Album Review: HEAVY TEMPLE Chassit
For those in the know, Heavy Temple have been one of Philadelphia's strongest doom exports in recent years. These moody fuzz merchants have always had a reputation of tripped-out, slowed-down grooves that speak to the very human suffering behind their music and remind us of the burning power that stoner doom can have over any of us. There is something strangely mesmerizing about this band's infectious grooves and swirling soundscapes, making Heavy Temple the sort of band you want to come back to time and time again. Their latest offering, the mysteriously named Chassit, is an all-encompassing five track epic of sludgy jams, potent rhythms and soaring vocals. A group who seem capable of approaching doom metal from any side, be it esoteric or down to earth, Heavy Temple have proven that they deserve a place in this wonderful new wave of modern doom that we are seeing slowly (so slowly!) take over the world. Able to shift from monolithic to simply bouncy at the drop of a hat, Chassit is the sort of masterpiece that drives its way into your heart.
The beauty of Chassit comes from the fact that it just feels so organic. The tripped-out jams fall in line perfectly next to monumental swells. The haunting implications of the distortion and the wide open nature of the sound makes you feel like Heavy Temple have taken the influence of bands like Windhand but stripped it down into something leaner and a good bit meaner. At the same time, as the opening of “Ursa Machina” proves, the band is not unwilling to dive into more experimental depths and suggest the impact of their peers in groups like Samothrace. The entire thing is rooted in a confident bluesy stomp, one that has touches of swagger but moreover focuses on the perpetual forward motion of the music. The band's incredibly talented frontwoman, the elusive Sue Denym, leads her band with a no-bullshit attitude that keeps things from feeling like a stoned group of musicians who just so happened to press the record button. Heavy Temple presents us with a much more elegant take on the stoner doom polemic.

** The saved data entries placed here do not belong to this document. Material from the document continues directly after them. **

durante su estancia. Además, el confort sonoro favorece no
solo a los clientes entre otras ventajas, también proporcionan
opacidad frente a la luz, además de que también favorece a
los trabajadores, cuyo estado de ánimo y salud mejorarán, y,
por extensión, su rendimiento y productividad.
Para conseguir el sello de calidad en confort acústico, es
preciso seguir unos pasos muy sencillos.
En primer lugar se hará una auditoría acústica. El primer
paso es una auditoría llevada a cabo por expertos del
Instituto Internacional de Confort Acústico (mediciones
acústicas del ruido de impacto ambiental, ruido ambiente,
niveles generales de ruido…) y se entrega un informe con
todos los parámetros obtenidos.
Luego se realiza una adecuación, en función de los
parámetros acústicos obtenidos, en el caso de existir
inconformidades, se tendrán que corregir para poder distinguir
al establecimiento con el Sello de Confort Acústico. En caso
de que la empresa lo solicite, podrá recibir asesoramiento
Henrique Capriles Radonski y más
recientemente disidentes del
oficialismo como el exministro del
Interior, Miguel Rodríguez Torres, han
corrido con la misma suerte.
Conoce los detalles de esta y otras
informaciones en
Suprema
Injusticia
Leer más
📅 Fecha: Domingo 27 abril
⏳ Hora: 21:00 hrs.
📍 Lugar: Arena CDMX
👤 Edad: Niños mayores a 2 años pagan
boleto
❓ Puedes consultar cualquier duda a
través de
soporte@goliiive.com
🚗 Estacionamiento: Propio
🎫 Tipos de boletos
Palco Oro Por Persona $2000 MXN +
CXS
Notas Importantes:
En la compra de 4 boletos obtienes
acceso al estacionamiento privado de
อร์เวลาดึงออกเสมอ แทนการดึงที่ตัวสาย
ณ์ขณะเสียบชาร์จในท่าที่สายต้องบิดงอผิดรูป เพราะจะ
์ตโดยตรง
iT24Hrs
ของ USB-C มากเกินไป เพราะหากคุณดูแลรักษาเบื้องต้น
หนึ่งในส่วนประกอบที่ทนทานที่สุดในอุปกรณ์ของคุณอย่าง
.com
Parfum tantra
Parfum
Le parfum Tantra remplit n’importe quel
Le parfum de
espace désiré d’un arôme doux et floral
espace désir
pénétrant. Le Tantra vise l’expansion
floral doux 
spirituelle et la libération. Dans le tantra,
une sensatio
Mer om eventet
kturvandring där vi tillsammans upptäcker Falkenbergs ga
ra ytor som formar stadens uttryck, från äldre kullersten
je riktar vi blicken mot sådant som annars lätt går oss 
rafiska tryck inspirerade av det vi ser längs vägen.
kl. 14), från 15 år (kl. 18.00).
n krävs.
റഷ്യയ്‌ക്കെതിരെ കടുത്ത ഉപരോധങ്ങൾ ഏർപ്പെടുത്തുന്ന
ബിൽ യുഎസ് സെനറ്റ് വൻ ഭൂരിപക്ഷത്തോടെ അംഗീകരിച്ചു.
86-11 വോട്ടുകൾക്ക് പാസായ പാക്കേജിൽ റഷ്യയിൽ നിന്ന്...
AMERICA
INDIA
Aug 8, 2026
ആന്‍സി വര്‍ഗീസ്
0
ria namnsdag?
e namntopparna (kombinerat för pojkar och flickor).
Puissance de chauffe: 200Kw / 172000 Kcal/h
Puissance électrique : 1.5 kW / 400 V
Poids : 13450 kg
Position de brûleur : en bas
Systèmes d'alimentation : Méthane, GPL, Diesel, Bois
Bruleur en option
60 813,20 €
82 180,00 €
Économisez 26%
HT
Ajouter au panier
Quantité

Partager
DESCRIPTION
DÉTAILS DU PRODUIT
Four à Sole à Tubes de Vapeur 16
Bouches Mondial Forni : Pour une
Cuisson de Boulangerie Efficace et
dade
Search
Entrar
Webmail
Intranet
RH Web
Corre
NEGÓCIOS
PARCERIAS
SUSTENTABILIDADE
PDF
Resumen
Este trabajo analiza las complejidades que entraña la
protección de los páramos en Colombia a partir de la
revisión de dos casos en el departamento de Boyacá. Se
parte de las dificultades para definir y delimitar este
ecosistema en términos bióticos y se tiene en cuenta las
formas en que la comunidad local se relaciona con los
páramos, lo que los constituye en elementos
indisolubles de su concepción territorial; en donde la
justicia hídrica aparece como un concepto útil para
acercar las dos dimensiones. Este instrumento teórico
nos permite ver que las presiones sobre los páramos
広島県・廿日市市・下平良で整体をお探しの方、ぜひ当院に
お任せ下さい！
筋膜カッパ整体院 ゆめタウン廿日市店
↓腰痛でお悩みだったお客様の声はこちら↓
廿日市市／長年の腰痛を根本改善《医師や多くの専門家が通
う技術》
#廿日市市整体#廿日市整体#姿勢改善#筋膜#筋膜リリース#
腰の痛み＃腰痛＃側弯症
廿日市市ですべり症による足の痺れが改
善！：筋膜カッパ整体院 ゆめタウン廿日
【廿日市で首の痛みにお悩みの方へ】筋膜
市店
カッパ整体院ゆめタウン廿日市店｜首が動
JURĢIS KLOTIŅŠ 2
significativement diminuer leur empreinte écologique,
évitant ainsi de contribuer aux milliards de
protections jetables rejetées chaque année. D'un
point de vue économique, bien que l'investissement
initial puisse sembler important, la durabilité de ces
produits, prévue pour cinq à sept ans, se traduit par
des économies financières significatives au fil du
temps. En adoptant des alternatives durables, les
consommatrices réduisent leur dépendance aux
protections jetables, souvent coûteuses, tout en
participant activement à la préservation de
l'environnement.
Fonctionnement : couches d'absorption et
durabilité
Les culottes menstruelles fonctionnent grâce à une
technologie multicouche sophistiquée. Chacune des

So yeah, I could write about the Sabbathian stomp or the Sleep inspired sexiness of this band, but that's not the point. The point is that Heavy Temple has taken all of these traditional elements and trimmed them down into something magical. Rather than getting lost in the marijuana haze of the music Heavy Temple grit their teeth and push forward, balls out and guns blazing, middle fingers flying and proving to the world that we don't need your stinking jam-oriented stoner metal. Instead, Heavy Temple remind us that there is a lot of simple humanity in this music. They never feel the need to get fancy with it, but rather just give us a gentle reminder that this is what the genre was meant to be. Sure, they need to develop on it, have better production and clean up the songwriting here and there, but that's beside the point. This is Heavy Temple and they are good.